The problem with this narrative is not that the federal government once founded programs to assist African-American entrepreneurs working in the inner city. That’s a good thing. Instead, the problem is that, with direct corporate involvement, the government channeled that support into an industry — fast food — that has arguably transformed the African-American diet from a relatively healthy one to one that’s far too reliant on junk food that causes a range of problems — most notably obesity and diabetes.

“Dietary surveys do suggest,” Jou says, “that African-American diets in the pre-fast food era may have been healthier than in more recent years, and that their earlier diets were more nutritionally sound than those of white Americans with similar food budgets.” Referencing a 1996 dietary analysis, she adds, “starting in the 1960s, traditional African-American staples like greens, black-eyed peas, and sweet potatoes increasingly gave way to typical fast food fare.” The last remark Jou made in our exchange was the one that registered the deepest impression: “In 1965 — just a few years before the onslaught of fast food in inner cities — dietary surveys revealed that African Americans were twice as likely as whites to meet dietary recommendations for fat, fiber, fruits, and vegetables. By 1996, the opposite was true.”

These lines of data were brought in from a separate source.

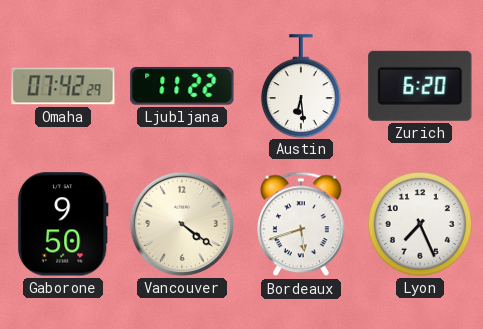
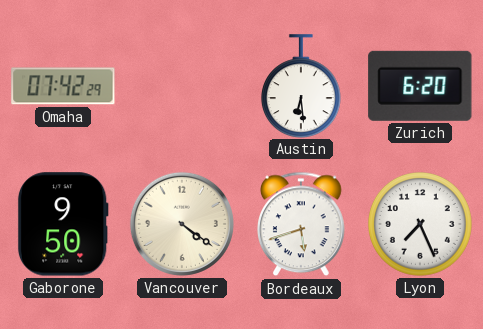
Ljubljana: 11:22 -> none
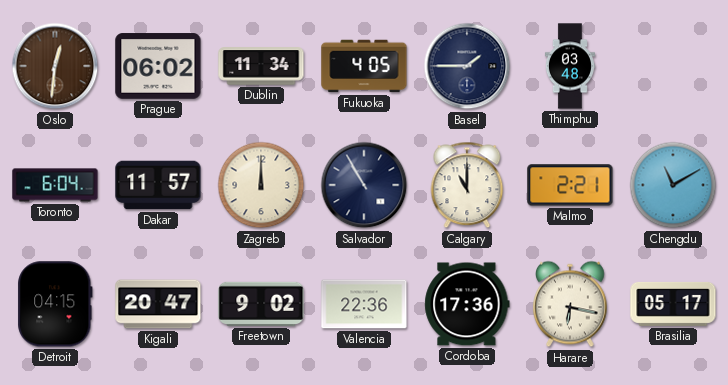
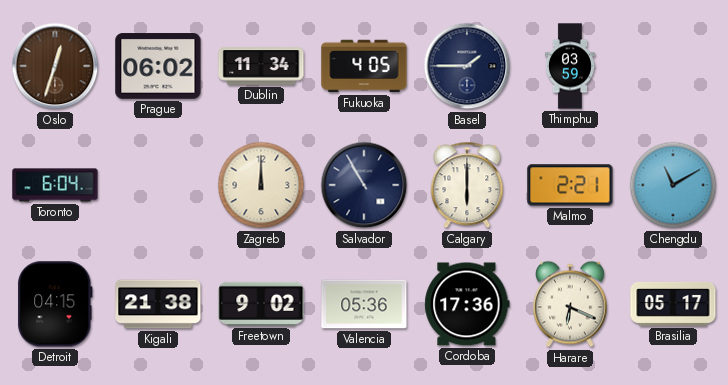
Oslo: 12:31 -> 12:33
Thimphu: 03:48 -> 03:59
Dakar: 11:57 -> none
Calgary: 11:00 -> 6:00
Kigali: 20:47 -> 21:38
Valencia: 22:36 -> 05:36
Harare: 6:17 -> 6:19
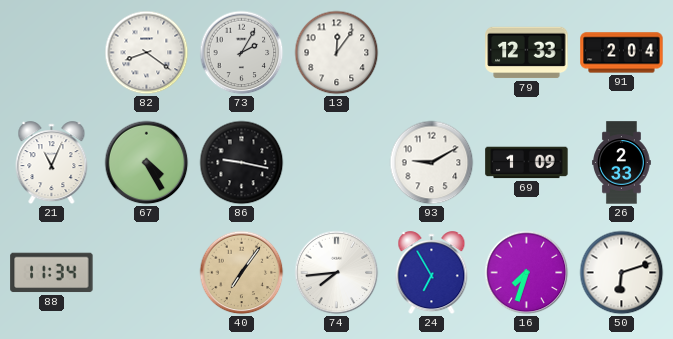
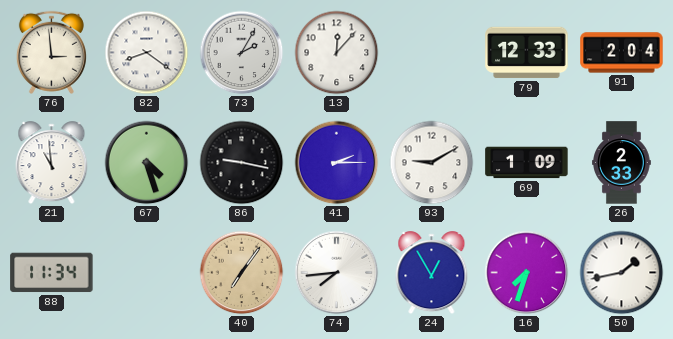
76: none -> 2:59
13: 12:06 -> 12:07
21: 11:04 -> 10:59
67: 4:25 -> 4:27
41: none -> 2:15
24: 6:55 -> 12:55
50: 6:12 -> 1:43
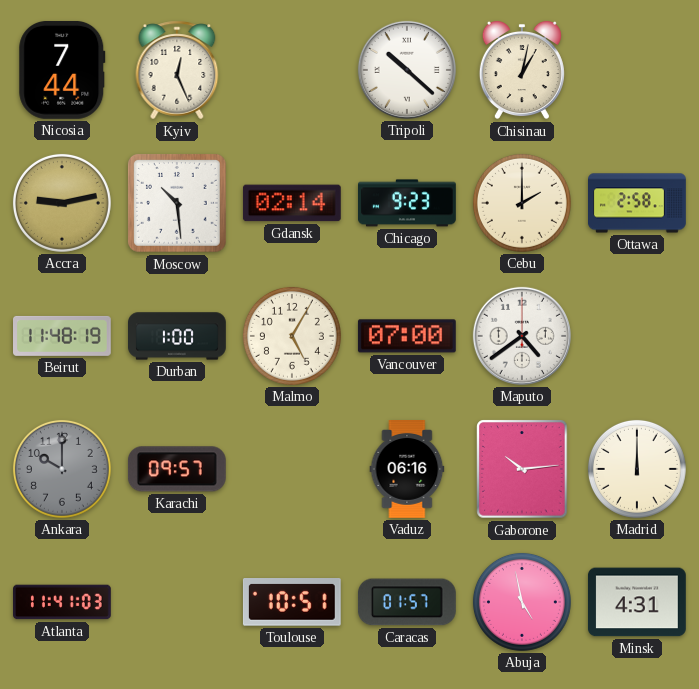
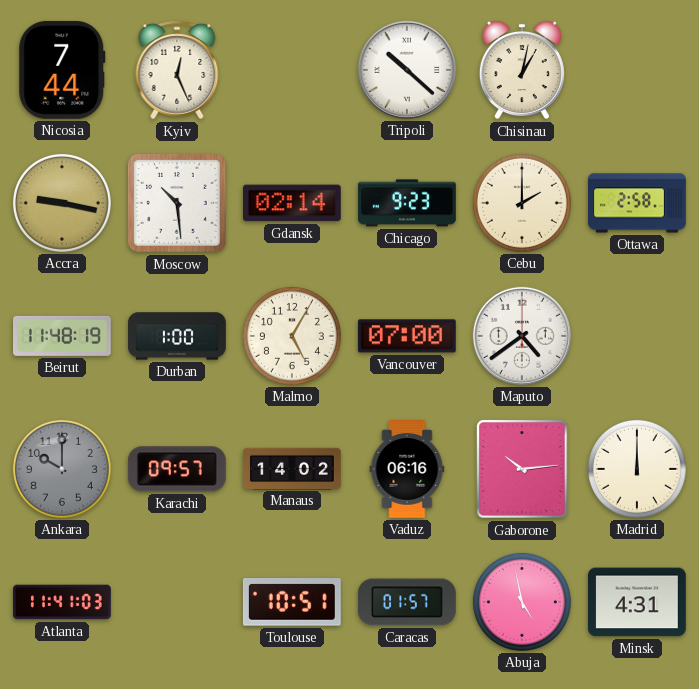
Accra: 9:13 -> 9:17
Manaus: none -> 14:02
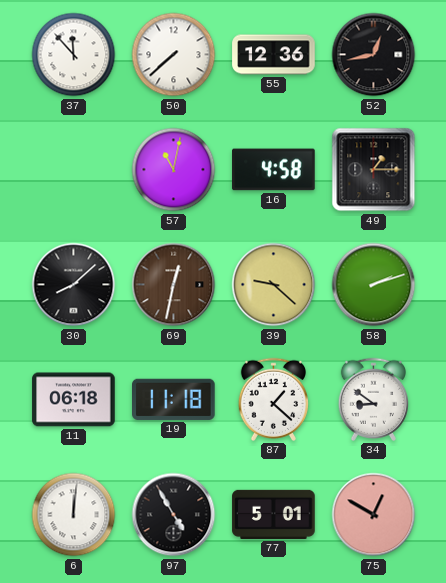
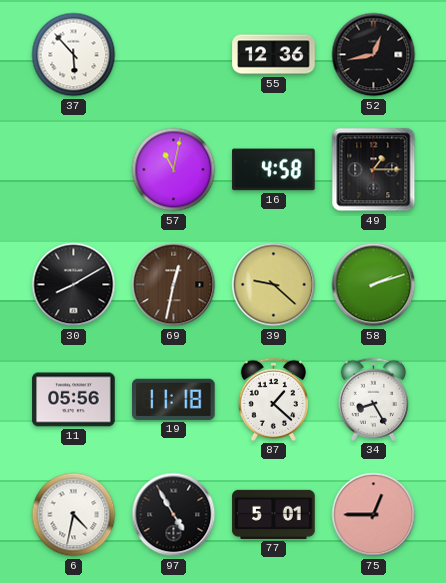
37: 11:53 -> 5:53
50: 7:38 -> none
30: 8:08 -> 8:10
11: 06:18 -> 05:56
34: 8:51 -> 8:25
6: 12:01 -> 4:32
75: 12:50 -> 12:45
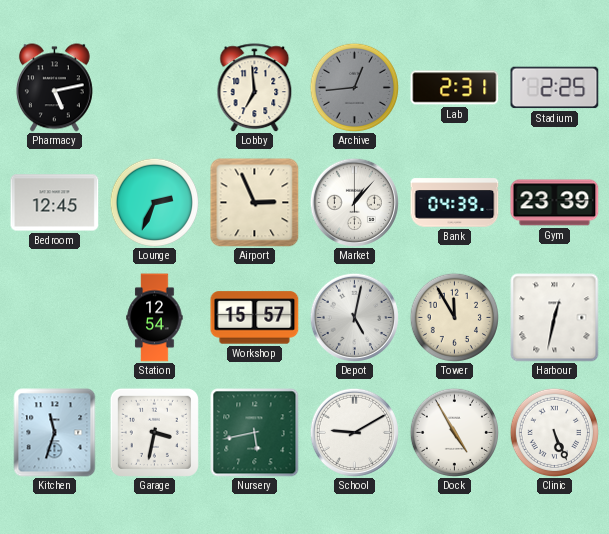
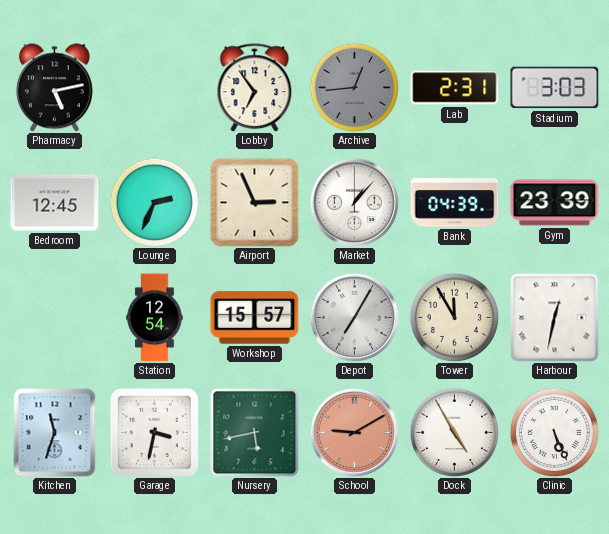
Lobby: 6:59 -> 6:54
Stadium: 2:25 -> 3:03
Depot: 5:02 -> 7:05
School dial: white -> salmon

All of which brings us back to Locol — and Wells’ nasty review of it. If its revolutionary rhetoric is to be believed — and the food Locol is now serving suggests that it should — Choi and Patterson want their idea to permanently change this sad state of culinary affairs for the poorest residents of our inner cities. They want to reverse the history that Jou so ably tells.

Jou’s critically important historical analysis of fast food does not necessarily mean that Wells was necessarily out of line for writing unfavorably about food that is trying mightily to enact social change. But neither does it mean that, because there might still be some work to do in the kitchen — or because it’s harder to make healthy ingredients taste as satisfying as cheap junk food — that socially conscious and historically informed consumers won’t patiently await a better “burg” from a place that understands you can’t have entrepreneurship if you don’t have health. Wells might consider the gale of history into which Locol leans. A good start for doing so would be to read Jou’s important book.